The project to rehabilitate the quarter, built in the 16th century to accommodate the Jews escaping the Spanish Inquisition—includes some thirty priority actions to safeguard houses that are threatened with collapse, refurbish Foundouks, rehabilitate homes and develop public squares and other facilities.
The first part of this program, namely the rehabilitation of businesses has been completed, with Moroccan skilled carpenters re-creating the ancient architectural patterns characterizing the district.
The Marrakech Mellah, covering a 40 hectare area, was built in 1558 under the reign of Sultan Moulay Abdallah to offer the Jewish population, fleeing Spain, a secure area in the heart of the medina, where they could live, worship and practice their handicrafts.
The presence of Jews in Morocco dates back 2,500 years when the first Jews migrated to this North African area after the destruction of the First Temple in Jerusalem and settled among the Berbers. This presence was reinforced in the late fifteenth and sixteenth century by waves of Andalusian refugees fleeing the Reconquista of the catholic kings.

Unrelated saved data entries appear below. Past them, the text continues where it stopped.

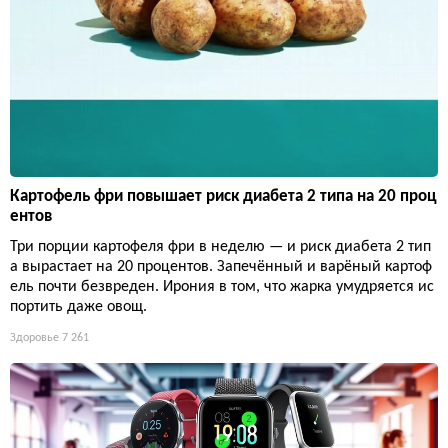
Картофель фри повышает риск диабета 2 типа на 20 проц
ентов
Три порции картофеля фри в неделю — и риск диабета 2 тип
а вырастает на 20 процентов. Запечённый и варёный картоф
ель почти безвреден. Ирония в том, что жарка умудряется ис
портить даже овощ.
Здоровье
7 261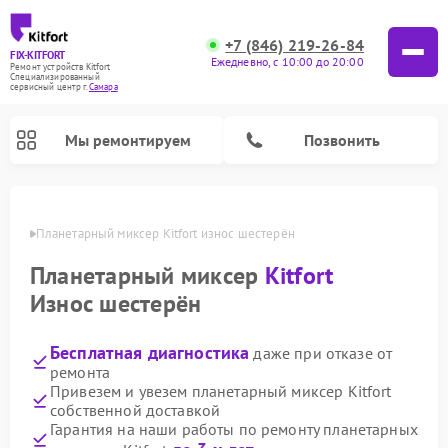
+7 (846) 219-26-84
FIX-KITFORT
Ежедневно, с 10:00 до 20:00
Ремонт устройств Kitfort
Специализированный
cервисный центр г.
Самара
Мы ремонтируем
Позвонить
амаре
Планетарный миксер Kitfort износ шестерён
Планетарный миксер
Kitfort
Износ шестерён
Бесплатная диагностика
даже при отказе от
ремонта
Привезем и увезем планетарный миксер Kitfort
собственной доставкой
Ремонт роботов-пылесосов Kitfort
Ремонт индукционных плит Kitfort
Ремонт увлажнителей воздуха Kitfort
Ремонт роботов-стеклоочистителей Kitfort
Ремонт вертикальных пылесосов Kitfort
Ремонт очистителей воздуха Kitfort
Ремонт гладильных систем Kitfort
Гарантия на наши работы по ремонту планетарных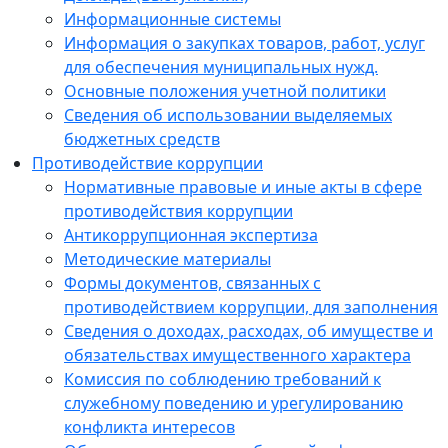
Информационные системы
Информация о закупках товаров, работ, услуг
для обеспечения муниципальных нужд.
Основные положения учетной политики
Сведения об использовании выделяемых
бюджетных средств
Противодействие коррупции
Нормативные правовые и иные акты в сфере
противодействия коррупции
Антикоррупционная экспертиза
Методические материалы
Формы документов, связанных с
противодействием коррупции, для заполнения
Сведения о доходах, расходах, об имуществе и
обязательствах имущественного характера
Комиссия по соблюдению требований к
служебному поведению и урегулированию
конфликта интересов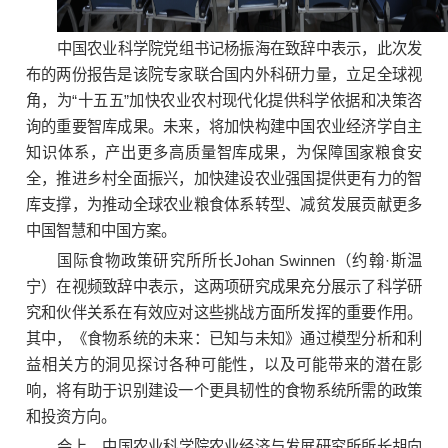
中国农业科学院党组书记杨振海在致辞中表示，此次发
布的两份报告是该院专家联合国内外科研力量，立足全球视
角，为“十五五”加快农业农村现代化提供科学依据和决策咨
询的重要智库成果。未来，将加快构建中国农业经济学自主
知识体系，产出更多高质量智库成果，为保障国家粮食安
全，推进乡村全面振兴，加快建设农业强国提供更有力的智
库支撑，为推动全球农业粮食体系转型、减贫发展贡献更多
中国智慧和中国方案。
国际食物政策研究所所长Johan Swinnen（约翰·斯温
宁）在视频致辞中表示，这两项研究成果充分展示了科学研
究和伙伴关系在有效应对这些挑战方面所发挥的重要作用。
其中，《食物系统的未来：已知与未知》通过模型分析和利
益相关方的洞见探讨各种可能性，以及可能带来的潜在影
响，将有助于识别建设一个更具韧性的食物系统所需的政策
和投资方向。
会上，中国农业科学院农业经济与发展研究所所长胡向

At its peak in the 1940s, Morocco’s Jewish population exceeded 250,000. Today, there is a vibrant community in Morocco which counts approximately 2,000-2,500 Jews, while in Israel they constitute the second-largest Jewish community (approximatively 1 million) after the Russian Jews.
The renovation of the Mellah, jointly financed by the Housing Ministry and the city of Marrakech, will cost around $20 million and is part of a broader $32 million project for the rehabilitation of the old city of Marrakech.
The huge project is meant to support the cultural and tourist development of Marrakech, the showcase of Moroccan tourism. The project provides for the rehabilitation of a number of inner Medina old and neglected neighborhoods as well as for the development of spaces and touristic intramuros circuits.